(Financial Times) – Discovery Communications is buying Scripps Networks Interactive in a $14.6bn deal that brings the channels TLC, Animal Planet, HGTV and the Food Network under the same roof, at a time when the cable industry is being reshaped by consolidation and digital viewing.
The cash and stock deal values Scripps at $90 per share, a 34 per cent premium to where the stock was trading on July 18, before news of a potential sale was first reported.
Scripps shareholders will receive $63 a share in cash and $27 a share in Discovery’s Class C common stock, based on its July 21 closing price. Discovery will assume Scripps’ $2.7bn in net debt. After closing, Scripps shareholders will own about 20 per cent of the company, with Discovery shareholders holding the rest.
Discovery, whose market capitalisation is $15.7bn, has the backing of cable billionaire John Malone and the Newhouse family. The company brought in $6.5bn in revenue last year. Scripps, whose market valuation had risen to more than $11bn in recent days, reported $3.4bn in sales in 2016.
“We believe that by coming together with Scripps, we will create a stronger, more flexible and more dynamic media company with a global content engine that can be fully optimised and monetised across our combined networks, products and services in every country around the world,” said David Zaslav, Discovery Communications chief executive.
The decision to bring together Scripps’s lifestyle channels, which draw a heavily female audience, with Discovery’s reality and factual programming, was fuelled by sweeping changes in the media business that extend from New York and Hollywood to Silicon Valley. Together, their channels attract nearly 20 per cent of advertising-supported pay-TV viewership in the US.
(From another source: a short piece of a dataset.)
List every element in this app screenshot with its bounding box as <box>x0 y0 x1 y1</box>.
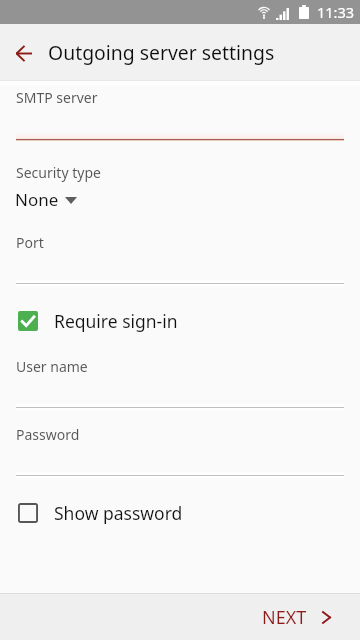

Cable and broadband operators are combining and investing in content. TV viewership has eroded for many channels and the audiences advertisers are keen to reach are increasingly turning to digital media.
Discovery hopes adding Scripps’ networks and content to its own will give it leverage in negotiations with distributors for the lucrative subscriber fees they collect from the companies that carry their channels. It also hopes to extend both companies’ programming to new digitally delivered TV bundles and to platforms like Facebook and Snapchat that have begun buying video content.
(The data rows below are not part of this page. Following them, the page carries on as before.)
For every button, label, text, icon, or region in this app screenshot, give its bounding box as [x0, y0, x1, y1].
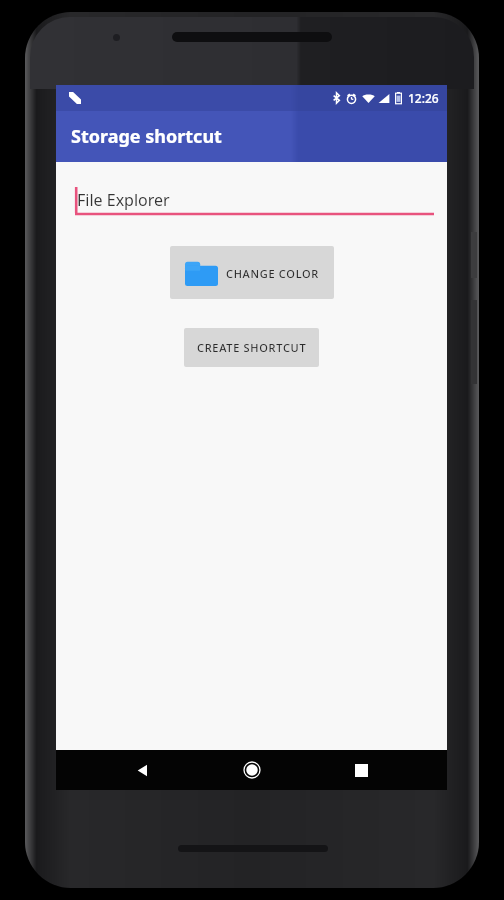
button[interactable]: Back	[118, 750, 166, 790]
button[interactable]: CHANGE COLOR	[170, 246, 334, 299]
button[interactable]: Home	[228, 750, 276, 790]
staticText: Storage shortcut	[71, 124, 222, 149]
button[interactable]: Recent apps	[337, 750, 385, 790]
button[interactable]: CREATE SHORTCUT	[184, 328, 319, 367]
button[interactable]: File Explorer	[56, 162, 447, 226]
staticText: File Explorer	[77, 189, 170, 211]
staticText: CREATE SHORTCUT	[197, 340, 307, 355]
staticText: CHANGE COLOR	[226, 266, 319, 281]
staticText: 12:26	[408, 90, 439, 106]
The combined company could also offer its own digital subscription service. And Discovery, which has undertaken an aggressive overseas expansion in recent years, could roll out Scripps shows and networks across its international footprint.
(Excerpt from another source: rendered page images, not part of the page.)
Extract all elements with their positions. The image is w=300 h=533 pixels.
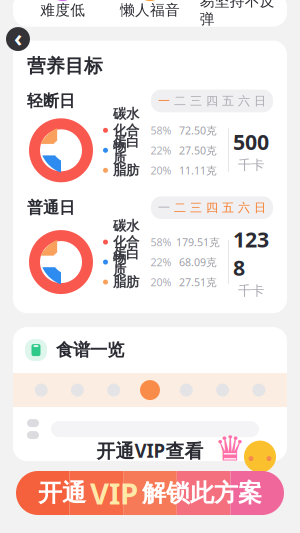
staticText: 开通 [38,478,86,508]
staticText: 蛋白质 [113,246,139,278]
staticText: 二 [174,200,186,215]
staticText: 一 [158,94,170,108]
staticText: 蛋白质 [113,134,139,167]
staticText: 脂肪 [113,274,139,290]
staticText: 22% [150,255,172,269]
staticText: 解锁此方案 [142,478,262,508]
staticText: VIP [90,474,138,512]
staticText: 11.11克 [179,163,217,177]
staticText: 食谱一览 [56,339,124,361]
staticText: 千卡 [238,157,264,173]
staticText: 一 [158,200,170,215]
staticText: 1238 [233,225,269,282]
staticText: 500 [233,128,269,156]
staticText: 二 [174,94,186,108]
staticText: 179.51克 [176,235,220,249]
staticText: 五 [222,200,234,215]
staticText: 难度低 [40,1,85,19]
staticText: ♛ [214,429,246,468]
staticText: 营养目标 [27,55,103,78]
staticText: 碳水化合物 [113,218,139,267]
staticText: 懒人福音 [120,1,180,19]
staticText: 58% [150,235,172,249]
button[interactable]: 一 [151,196,273,219]
staticText: 日 [254,94,266,108]
staticText: 千卡 [238,283,264,299]
staticText: 20% [150,163,172,177]
staticText: 72.50克 [179,123,217,137]
staticText: 20% [150,275,172,289]
staticText: 脂肪 [113,162,139,178]
staticText: 四 [206,200,218,215]
staticText: 轻断日 [27,91,75,111]
button[interactable]: 返回 [6,24,30,54]
staticText: 开通VIP查看 [96,438,204,463]
staticText: 六 [238,94,250,108]
staticText: 日 [254,200,266,215]
staticText: 三 [190,94,202,108]
button[interactable]: 一 [151,90,273,112]
staticText: 68.09克 [179,255,217,269]
staticText: 四 [206,94,218,108]
staticText: 58% [150,123,172,137]
staticText: 普通日 [27,198,75,218]
staticText: 27.50克 [179,143,217,157]
staticText: 碳水化合物 [113,106,139,155]
staticText: 三 [190,200,202,215]
staticText: 27.51克 [179,275,217,289]
staticText: 五 [222,94,234,108]
staticText: 六 [238,200,250,215]
staticText: 22% [150,143,172,157]
staticText: 易坚持不反弹 [200,0,275,28]
staticText: ‹ [14,23,22,53]
button[interactable]: 开通 [0,471,300,515]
Scripps and Discovery have flirted with combining before, most recently in 2014, but those talks ended when the Scripps family, which controls about 92 per cent of the company’s voting shares, decided it was not ready to sell. Given the changes in the media landscape, however, the family, which votes as a block, decided the time was ripe for a sale.
Scripps also fielded interest from Viacom, the owner of MTV, Comedy Central and the Paramount film studio. But after considering the offers, the Scripps family elected last week to proceed with Discovery.